If I’m remembering correctly The Naked Chef was one of the first cooking programs that I made a concentrated effort to tune into. When Jamie had his mates over for a traditional post-drinking English breakfast I believed that they were truly hungover and looking forward to tucking into a big plate of buttery roasted potatoes. He was the king of the plausible story-line driven episode.
Flash forward to present day and I have to say I simply find these contrived outings and gatherings portrayed on practically every Food Network program to be overly saccharine and simply annoying. For example, Giada DeLaurentiis, whom I normally love to death now prepares food to take to the Polo Field or to feed her hungry friends who have been busily recording their new album all week. Please raise your hand if you spend your Saturdays at the Polo Fields. Yeah….I thought so. But I digress.
What first attracted me to Jamie’s recipe for English Onion Soup was the huge array of onions that he incorporated into the dish. Red Onions, shallots, leeks, and the traditional white onion all make an appearance. I think I chopped onions for half an hour. Of course if I had any sort of proper knife skills this could have been accomplished much more quickly and with fewer tears. Even Watson, my nightly kitten kitchen helper (whether I want one or not), looked a bit red-eyed by the time I finished.
Even though I had watched Jamie banging around frantically in his rustic kitchen set, quite probably provided by the lovely BBC, I still had my doubts about the mountain of onions I added to the melted olive oil and butter bubbling in my largest stock pot. Initially I could barely stir them but eventually they slowly began to melt down into a sweetly fragrant and colorful soup base.
While the smell of this soup cooking borders on the sublime there is nothing quite like the first steaming spoonful to truly get you excited. The onions are complemented beautifully by the influx of sage and garlic and the cap of crusty bread and sharp cheddar simply melts in your mouth. This recipe yields a tremendous amount of soup so be prepared to eat it for several days. However, I promise that you won’t get sick of it. Even after having it for lunch three days in a row I loathed to throw out the last bits, but I have a three day leftover rule that I’m fairly strict about so into the disposal it went. Now I’m simply biding my time until I can tearfully compose another fragrant batch and enjoy the same amazing flavors all over again.

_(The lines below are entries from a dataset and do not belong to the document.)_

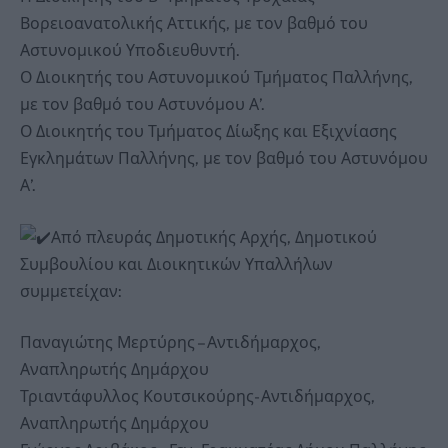
Βορειοανατολικής Αττικής, με τον βαθμό του
Αστυνομικού Υποδιευθυντή.
Ο Διοικητής του Αστυνομικού Τμήματος Παλλήνης,
με τον βαθμό του Αστυνόμου Α’.
Ο Διοικητής του Τμήματος Δίωξης και Εξιχνίασης
Εγκλημάτων Παλλήνης, με τον βαθμό του Αστυνόμου
Α’.
Από πλευράς Δημοτικής Αρχής, Δημοτικού
Συμβουλίου και Διοικητικών Υπαλλήλων
συμμετείχαν:
Παναγιώτης Μερτύρης – Αντιδήμαρχος,
Αναπληρωτής Δημάρχου
Τριαντάφυλλος Κουτσικούρης- Αντιδήμαρχος,
Αναπληρωτής Δημάρχου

Good knob of butter (Erin’s Note: I used 4 tablespoons. That seemed like a “good knob”).
Handful fresh sage leaves, 8 leaves reserved for garnish
6 cloves garlic, peeled and crushed
5 red onions, peeled and sliced
3 large white onions, peeled and slice
3 banana shallots, peeled and sliced
11 ounces leeks, trimmed, washed and sliced
Sea salt and freshly ground black pepper
8 cups good-quality hot beef, chicken or vegetable stock
8 slices good-quality stale bread, 3/4-inch thick
7 ounces freshly grated Cheddar
Put the butter, 2 glugs of olive oil, the sage and garlic into a heavy bottomed, nonstick pan. Stir everything round and add the onions, shallots and leeks. Season with salt and freshly ground black pepper. Place a lid on the pan, leaving it slightly ajar, and cook slowly for 50 minutes, without coloring the vegetables too much. Remove the lid for the last 20 minutes, the onions will become soft and golden. Stir occasionally so that nothing catches on the bottom. Having the patience to cook the onions slowly, gives you an incredible sweetness and an awesome flavor, so don’t be tempted to speed this up.

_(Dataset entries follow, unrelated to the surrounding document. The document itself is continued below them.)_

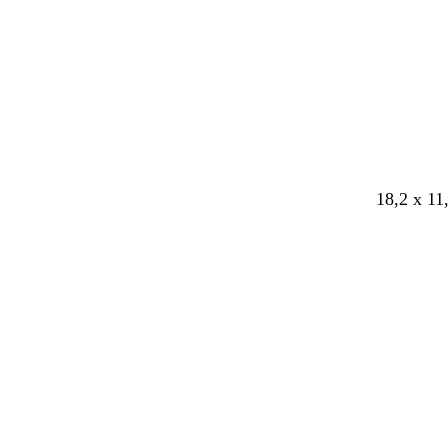
f
s
a
r
v
e
t
18,2 x 11
Indlæser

When your onions and leeks are lovely and silky, add the stock. Bring to the boil, turn the heat down and simmer for 10 to 15 minutes. You can skim any fat off the surface if you like, but I prefer to leave it because it adds good flavor.
Preheat the oven or broiler to maximum. Toast your bread on both sides. Correct the seasoning of the soup. When it’s perfect, ladle it into individual heatproof serving bowls and place them on a baking sheet. Tear toasted bread over each bowl to fit like a lid. Feel free to push and dunk the bread into the soup a bit. Sprinkle with some grated Cheddar and drizzle over a little Worcestershire sauce.
Dress your reserved sage leaves with some olive oil and place 1 on top of each slice of bread. Put the baking sheet into the preheated oven or under the broiler to melt the cheese until bubbling and golden. Keep an eye on it and make sure it doesn’t burn! When the cheese is bubbling, very carefully lift out the baking sheet and carry it to the table. Enjoy.